Hoopeston students' video raises awareness of violence
HOOPESTON – To a handful of Hoopeston Area High School students, Kimberly Gray, Jessica Stanton and Madisen Leverenz were only statistics of violent crimes, names in news reports.
Then they met the slain women's mothers, fathers and sisters late last year. They saw the relatives' tears and heard the pain in their voices as they talked about their loved ones' deaths and how that changed their lives.
"You don't think stuff like that happens here," said Tyler Rush, who will be a junior next year. "They're just regular people like you."
"It opened up my eyes to how violence can happen to anyone and how it can impact someone for the rest of their life," added Meagan Rosebraugh, who will also be a junior.
This past school year, the students – along with Alan Leigh and Robert Redmond, incoming juniors; Betsy Wagoner, an incoming senior; and Matt Morgenson, who graduated – were in Dan Reed's media class. The class collaborated with public health and social service agency officials to create a video, called "vi-o-lence", aimed at raising awareness about domestic abuse, elder abuse, sexual assault and bullying in Vermilion County, and the local services available to help victims and their families.
The project was funded by an Illinois Health Cares Vermilion County grant, a donation from Catholic Charities and an in-kind donation from the Vermilion County Health Department.

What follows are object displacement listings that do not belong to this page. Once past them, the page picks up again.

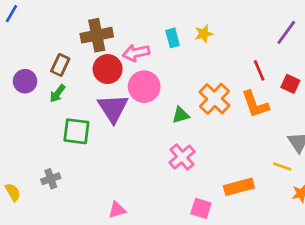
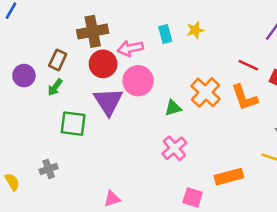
red line: (259, 70) -> (248, 65), turned -42

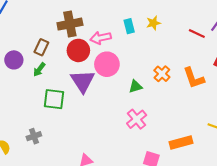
red line: (248, 65) -> (197, 34), moved
orange cross: (206, 92) -> (162, 74), size x0.7

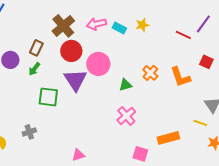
brown cross: (70, 24) -> (63, 26), turned -30
cyan rectangle: (129, 26) -> (119, 28), turned -48
pink arrow: (101, 38) -> (96, 24), moved

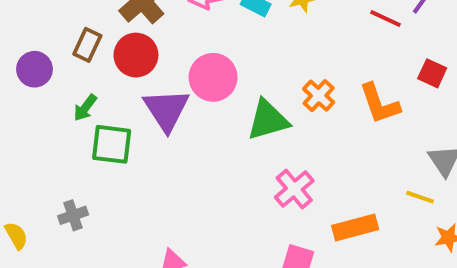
red circle: (71, 51) -> (136, 55), moved
green arrow: (34, 69) -> (85, 108), moved
green triangle: (125, 85) -> (268, 120), size x1.6
pink cross: (126, 116) -> (294, 189), moved

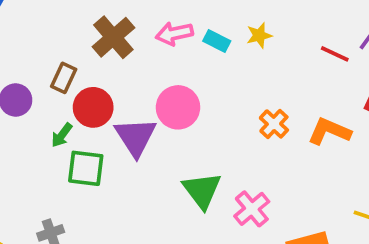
red circle: (136, 55) -> (93, 107), moved
orange L-shape: (379, 104) -> (329, 131), turned 132
green triangle: (268, 120) -> (202, 190), moved, turned -51

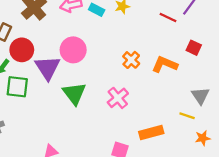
green triangle: (202, 190) -> (74, 93), moved
pink cross: (252, 209) -> (118, 98), moved

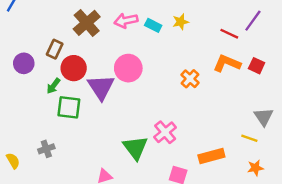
orange L-shape: (165, 64) -> (227, 63), moved
green triangle: (74, 93) -> (135, 148), moved
pink cross: (118, 98) -> (165, 132), moved
orange star: (203, 138) -> (255, 168), moved

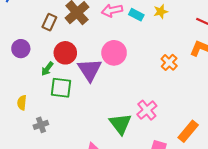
brown rectangle: (55, 49) -> (49, 22), moved
orange rectangle: (211, 156) -> (188, 131), turned -35
yellow semicircle: (13, 161) -> (22, 103), moved, turned -144

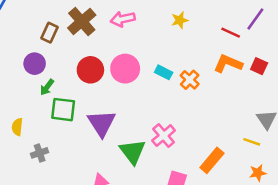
cyan rectangle: (136, 15) -> (164, 72), moved
purple circle: (21, 49) -> (35, 64), moved
red circle: (65, 53) -> (90, 70), moved
purple triangle: (90, 70) -> (102, 123), moved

On Tuesday, officials screened the video to Hoopeston Area teachers at an end-of-the-year meeting. Now they plan to share it with the public, particularly those in health care.
"Doctors and nurses need to realize they may be the only lifeline for victims," said Linda Bolton, the health department's community relations and health education coordinator.

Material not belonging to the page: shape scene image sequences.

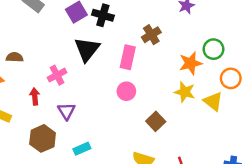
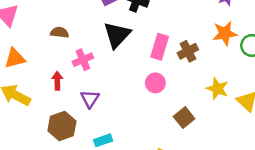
brown cross: (151, 35) -> (188, 51), moved
brown semicircle: (15, 57) -> (60, 32), moved
orange star: (191, 63) -> (225, 33), moved

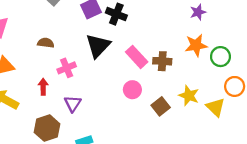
pink rectangle: (160, 47) -> (137, 57), turned -60
brown cross: (188, 51) -> (162, 61), turned 30
brown square: (184, 118) -> (161, 106), moved

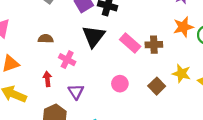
pink cross: (67, 68) -> (67, 60), turned -35
pink circle: (132, 90) -> (120, 84), moved

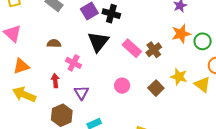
brown cross: (154, 45) -> (154, 50), turned -35

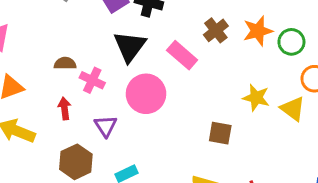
brown semicircle: (54, 43) -> (65, 63), moved
brown cross: (154, 50) -> (216, 30), moved
pink circle: (122, 86) -> (146, 94), moved, size x1.6
brown square: (156, 88) -> (220, 133), moved, turned -35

"We also want to raise awareness in the general public," Bolton continued, adding the video features interviews with "four average families ... who saw their lives turned upside down in a heartbeat. That's the insidiousness of violence. We hope the video makes people say, 'We won't accept this in our community.' The only way to stop it or curtail it is if we all work together to build a safer community."
The idea came from Amy Marchant, CRIS Senior Services' chief executive officer. Marchant, who wrote the grant, saw a similar video geared toward Chicago and wanted to create one for the county.

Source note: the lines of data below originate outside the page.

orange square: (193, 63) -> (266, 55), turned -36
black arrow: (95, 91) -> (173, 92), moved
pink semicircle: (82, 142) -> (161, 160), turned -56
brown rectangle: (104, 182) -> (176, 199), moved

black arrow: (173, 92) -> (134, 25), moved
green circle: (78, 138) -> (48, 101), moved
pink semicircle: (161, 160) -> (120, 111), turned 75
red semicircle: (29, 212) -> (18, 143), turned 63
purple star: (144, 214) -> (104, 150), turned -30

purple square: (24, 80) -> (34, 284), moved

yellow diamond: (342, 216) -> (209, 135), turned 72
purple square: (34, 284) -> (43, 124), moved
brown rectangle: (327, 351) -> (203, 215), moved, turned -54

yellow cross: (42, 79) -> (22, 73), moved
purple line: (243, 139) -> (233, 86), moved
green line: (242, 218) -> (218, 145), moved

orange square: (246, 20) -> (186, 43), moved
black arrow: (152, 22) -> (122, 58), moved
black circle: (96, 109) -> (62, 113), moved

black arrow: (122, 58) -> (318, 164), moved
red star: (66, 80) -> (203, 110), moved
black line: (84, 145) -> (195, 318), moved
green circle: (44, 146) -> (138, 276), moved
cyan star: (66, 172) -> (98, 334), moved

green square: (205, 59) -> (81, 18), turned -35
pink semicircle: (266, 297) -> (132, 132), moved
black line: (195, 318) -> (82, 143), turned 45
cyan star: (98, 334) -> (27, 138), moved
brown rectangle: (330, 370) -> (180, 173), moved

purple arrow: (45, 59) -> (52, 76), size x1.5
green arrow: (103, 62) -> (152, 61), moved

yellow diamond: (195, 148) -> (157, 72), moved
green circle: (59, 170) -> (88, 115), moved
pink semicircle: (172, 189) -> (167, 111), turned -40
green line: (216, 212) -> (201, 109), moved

The students helped brainstorm ideas and questions for the more than 20 people who were interviewed. They also videotaped interviews, conducted by Bolton and Reed, and edited the material, which had to be edited down to 15 minutes.
"In the video, they're basically making impact statements to get people thinking," Reed said. Next fall, students will go through the tapes and make DVDs of the full interviews.
Interviews were conducted with police and other first-responders, crime victims' advocates and counselors, social service, mental health and school officials and others. Students were touched most by the family members.
They included Kathy Divan, mother of Mrs. Gray, who was shot to death in her Newtown home in 2005 by her husband, whom she had left; and Greg Williams, grandfather of 2 1/2-year-old Reagan Williams, who, authorities say, died in 2006 after being shaken. Also included were Jim and Kim Stanton, parents of Miss Stanton, who was stalked and fatally shot in 2007 by an ex-boyfriend, who then shot himself; and Liya Hussman-Rogers, sister of Miss Leverenz, one of three Danville residents who were shot to death in 2007.
When Divan cries softly as she recounts seeing her daughter's murderer in the couple's driveway, waving a gun at her and confessing to killing his estranged wife, Rosebraugh recalled getting quiet. Rush teared up, too.
They also were moved by the Stantons' story, and their regret that they weren't able to prevent their daughter's murder. "She was like my age," Wagoner said.
The students said the project will stay with them for a long time. It may even shape their future.
"I've always wanted to go into elementary education," Wagoner said, adding she still wants to do that but may focus on social work or counseling. "Hopefully I can be there for them and make a small impact on their lives."